I also appreciated that the book delivers gentle moments of humour every so often. My favourite example is near the end, when Iris’s boss sees her and Jude on Jude’s motorcycle:
“Welp, everyone else is going to know that I rode your motorcycle,” Iris said.
“Is that what the kids are calling it these days?” I said and she burst out laughing.
Shana: Iris and Jude’s playfulness was adorable. I would have liked more silliness, and fewer simplistic descriptions of their emotions. Them loving each other “more than all the drops in this entire ocean” was a low point. How was the cheese level for you? Are you going to redecorate your home with wall-to-wall inspirational quotes, like Iris did for Jude
Tara: I will not.
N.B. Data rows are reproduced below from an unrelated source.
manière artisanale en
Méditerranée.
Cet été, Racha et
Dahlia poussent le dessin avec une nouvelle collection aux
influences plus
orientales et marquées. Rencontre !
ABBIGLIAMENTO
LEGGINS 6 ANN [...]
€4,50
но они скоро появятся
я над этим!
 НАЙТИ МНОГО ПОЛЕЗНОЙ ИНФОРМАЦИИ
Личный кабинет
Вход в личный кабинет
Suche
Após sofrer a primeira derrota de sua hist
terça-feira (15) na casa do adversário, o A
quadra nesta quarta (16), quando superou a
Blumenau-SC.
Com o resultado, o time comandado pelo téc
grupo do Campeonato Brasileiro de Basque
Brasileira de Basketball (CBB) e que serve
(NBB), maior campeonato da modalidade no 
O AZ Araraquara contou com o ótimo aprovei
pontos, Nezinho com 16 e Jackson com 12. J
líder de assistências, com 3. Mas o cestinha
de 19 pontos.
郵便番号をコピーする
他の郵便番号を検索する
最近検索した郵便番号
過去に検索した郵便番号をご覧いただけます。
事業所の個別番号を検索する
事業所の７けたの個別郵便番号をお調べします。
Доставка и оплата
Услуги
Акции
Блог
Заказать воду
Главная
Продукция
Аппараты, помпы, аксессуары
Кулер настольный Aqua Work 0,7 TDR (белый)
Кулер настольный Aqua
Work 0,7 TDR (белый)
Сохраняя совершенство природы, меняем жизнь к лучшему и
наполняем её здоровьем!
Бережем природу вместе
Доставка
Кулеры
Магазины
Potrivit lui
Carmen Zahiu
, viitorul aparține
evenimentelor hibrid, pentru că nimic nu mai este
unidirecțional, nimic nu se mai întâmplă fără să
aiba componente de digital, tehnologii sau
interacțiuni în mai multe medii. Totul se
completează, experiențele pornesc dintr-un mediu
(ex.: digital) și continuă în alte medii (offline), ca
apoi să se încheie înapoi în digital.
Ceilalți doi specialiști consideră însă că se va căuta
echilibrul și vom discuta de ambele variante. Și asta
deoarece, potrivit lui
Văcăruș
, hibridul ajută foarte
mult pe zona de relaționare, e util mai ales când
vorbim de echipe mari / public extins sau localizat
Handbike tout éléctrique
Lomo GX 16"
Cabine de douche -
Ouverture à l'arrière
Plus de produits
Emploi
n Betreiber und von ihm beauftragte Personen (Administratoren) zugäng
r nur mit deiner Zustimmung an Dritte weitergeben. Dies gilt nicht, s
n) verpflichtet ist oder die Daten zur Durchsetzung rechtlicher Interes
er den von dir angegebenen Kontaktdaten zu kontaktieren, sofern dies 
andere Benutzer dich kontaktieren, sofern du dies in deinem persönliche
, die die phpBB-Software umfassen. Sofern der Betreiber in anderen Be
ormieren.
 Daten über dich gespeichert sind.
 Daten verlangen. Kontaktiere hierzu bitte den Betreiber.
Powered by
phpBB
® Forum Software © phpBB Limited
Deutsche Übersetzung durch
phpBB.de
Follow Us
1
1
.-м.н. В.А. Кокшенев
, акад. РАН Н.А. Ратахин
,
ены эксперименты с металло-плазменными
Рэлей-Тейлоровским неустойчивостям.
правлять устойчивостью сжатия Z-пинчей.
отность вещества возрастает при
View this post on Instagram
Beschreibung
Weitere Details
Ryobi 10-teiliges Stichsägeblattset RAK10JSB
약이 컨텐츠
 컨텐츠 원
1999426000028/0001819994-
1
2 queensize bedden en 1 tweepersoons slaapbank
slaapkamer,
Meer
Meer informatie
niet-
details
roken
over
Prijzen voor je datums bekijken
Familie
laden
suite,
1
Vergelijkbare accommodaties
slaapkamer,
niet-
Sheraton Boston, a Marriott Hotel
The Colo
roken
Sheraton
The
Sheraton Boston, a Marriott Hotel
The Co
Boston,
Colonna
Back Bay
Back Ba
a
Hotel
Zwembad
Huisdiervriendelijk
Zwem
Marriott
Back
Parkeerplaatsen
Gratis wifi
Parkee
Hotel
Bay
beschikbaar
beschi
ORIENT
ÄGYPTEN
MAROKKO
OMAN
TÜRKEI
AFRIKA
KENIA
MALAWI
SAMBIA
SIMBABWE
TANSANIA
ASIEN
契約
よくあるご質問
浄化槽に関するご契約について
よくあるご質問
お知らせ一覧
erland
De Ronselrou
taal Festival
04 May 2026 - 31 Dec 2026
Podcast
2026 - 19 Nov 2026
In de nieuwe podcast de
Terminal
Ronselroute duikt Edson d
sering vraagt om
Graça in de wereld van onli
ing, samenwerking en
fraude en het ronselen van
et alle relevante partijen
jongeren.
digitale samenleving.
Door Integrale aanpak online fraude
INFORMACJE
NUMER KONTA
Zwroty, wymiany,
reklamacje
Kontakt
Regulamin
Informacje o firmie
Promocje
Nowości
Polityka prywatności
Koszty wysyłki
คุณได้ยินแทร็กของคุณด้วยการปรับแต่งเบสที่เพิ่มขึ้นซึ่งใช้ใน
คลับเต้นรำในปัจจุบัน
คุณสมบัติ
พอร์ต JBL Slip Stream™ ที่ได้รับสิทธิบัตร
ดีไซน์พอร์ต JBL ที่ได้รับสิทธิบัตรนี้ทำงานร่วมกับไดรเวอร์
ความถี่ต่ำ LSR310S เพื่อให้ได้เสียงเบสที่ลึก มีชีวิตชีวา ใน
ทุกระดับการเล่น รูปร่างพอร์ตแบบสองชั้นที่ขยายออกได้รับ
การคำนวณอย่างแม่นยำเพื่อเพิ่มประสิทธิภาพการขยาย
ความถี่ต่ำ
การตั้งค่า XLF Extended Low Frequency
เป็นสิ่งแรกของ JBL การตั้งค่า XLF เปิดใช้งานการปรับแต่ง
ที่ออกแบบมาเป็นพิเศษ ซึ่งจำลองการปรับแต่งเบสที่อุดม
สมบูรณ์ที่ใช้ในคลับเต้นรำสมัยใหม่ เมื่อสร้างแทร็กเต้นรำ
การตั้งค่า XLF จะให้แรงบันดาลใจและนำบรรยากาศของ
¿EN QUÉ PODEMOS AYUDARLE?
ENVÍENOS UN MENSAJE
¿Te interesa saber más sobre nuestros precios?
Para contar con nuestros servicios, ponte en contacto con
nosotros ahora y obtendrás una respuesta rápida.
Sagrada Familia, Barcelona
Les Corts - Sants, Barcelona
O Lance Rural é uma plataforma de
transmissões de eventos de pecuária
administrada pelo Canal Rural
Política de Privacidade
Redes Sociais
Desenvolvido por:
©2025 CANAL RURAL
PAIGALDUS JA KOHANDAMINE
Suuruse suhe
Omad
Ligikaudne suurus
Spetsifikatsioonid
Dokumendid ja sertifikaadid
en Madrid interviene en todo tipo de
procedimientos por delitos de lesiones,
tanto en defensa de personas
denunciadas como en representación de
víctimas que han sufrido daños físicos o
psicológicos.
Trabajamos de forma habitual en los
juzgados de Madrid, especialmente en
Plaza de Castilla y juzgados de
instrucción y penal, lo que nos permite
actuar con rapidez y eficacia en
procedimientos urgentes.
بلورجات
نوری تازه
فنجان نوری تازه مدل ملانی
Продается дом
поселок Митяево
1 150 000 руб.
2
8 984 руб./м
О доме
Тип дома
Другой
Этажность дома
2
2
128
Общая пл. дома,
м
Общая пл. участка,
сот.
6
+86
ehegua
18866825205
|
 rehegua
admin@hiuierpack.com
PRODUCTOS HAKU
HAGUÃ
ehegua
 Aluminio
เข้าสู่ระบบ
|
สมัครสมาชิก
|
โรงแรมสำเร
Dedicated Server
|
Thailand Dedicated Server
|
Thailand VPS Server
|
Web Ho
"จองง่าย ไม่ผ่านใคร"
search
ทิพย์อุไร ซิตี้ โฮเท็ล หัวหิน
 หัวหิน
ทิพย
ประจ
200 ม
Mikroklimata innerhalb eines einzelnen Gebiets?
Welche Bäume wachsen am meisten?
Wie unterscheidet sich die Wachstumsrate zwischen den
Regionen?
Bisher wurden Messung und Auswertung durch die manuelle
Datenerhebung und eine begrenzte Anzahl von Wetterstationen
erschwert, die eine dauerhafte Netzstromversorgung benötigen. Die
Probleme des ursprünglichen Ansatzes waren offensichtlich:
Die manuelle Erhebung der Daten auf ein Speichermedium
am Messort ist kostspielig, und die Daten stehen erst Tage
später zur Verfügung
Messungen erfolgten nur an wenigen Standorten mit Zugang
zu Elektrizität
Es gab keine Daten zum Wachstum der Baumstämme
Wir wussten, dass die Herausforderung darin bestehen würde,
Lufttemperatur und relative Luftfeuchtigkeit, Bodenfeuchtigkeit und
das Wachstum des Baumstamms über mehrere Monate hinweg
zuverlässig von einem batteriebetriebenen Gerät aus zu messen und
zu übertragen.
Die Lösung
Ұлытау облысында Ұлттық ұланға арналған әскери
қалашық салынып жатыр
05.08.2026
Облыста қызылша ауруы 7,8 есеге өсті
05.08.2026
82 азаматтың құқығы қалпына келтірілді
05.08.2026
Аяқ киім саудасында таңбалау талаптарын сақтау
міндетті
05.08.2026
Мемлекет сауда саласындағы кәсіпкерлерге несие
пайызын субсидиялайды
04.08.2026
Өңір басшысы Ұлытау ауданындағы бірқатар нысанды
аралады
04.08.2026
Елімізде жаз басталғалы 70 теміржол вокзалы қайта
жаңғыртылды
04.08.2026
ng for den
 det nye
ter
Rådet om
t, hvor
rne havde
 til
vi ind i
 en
The inspirational wall quotes thing didn’t do it for me. I don’t want to be a judgy ass about it, but that’s not my jam AT ALL. So, I may have ended up snark slacking you about it because I just couldn’t with some of the quotes.
Shana: I would give this a B-. I loved the wholesome sweetness of the love story. I was rooting hard for Iris and Jude, but the low-conflict storyline left me wanting a little more angst and a lot more plot. This reminded me of a Hallmark Channel movie with girl sex.
Tara: Honestly, I have a hard time choosing a grade for this one. I liked parts of it, but didn’t love it as much as I thought I would. On the one hand, like I mentioned above, the pacing is slower than I liked and I didn’t understand why Jude was suddenly all in with Iris. On the other, I liked that there’s a dog named Dolly Parton, the idea of Jude being so muscular really worked for me, Iris is a sweetheart, and Iris’s dad is adorable. So for me, I think this hovers around a B- too. If you’re really into smalltown romances or opposites attract, you might dig this one. If you’re not, then this may not be the book for you.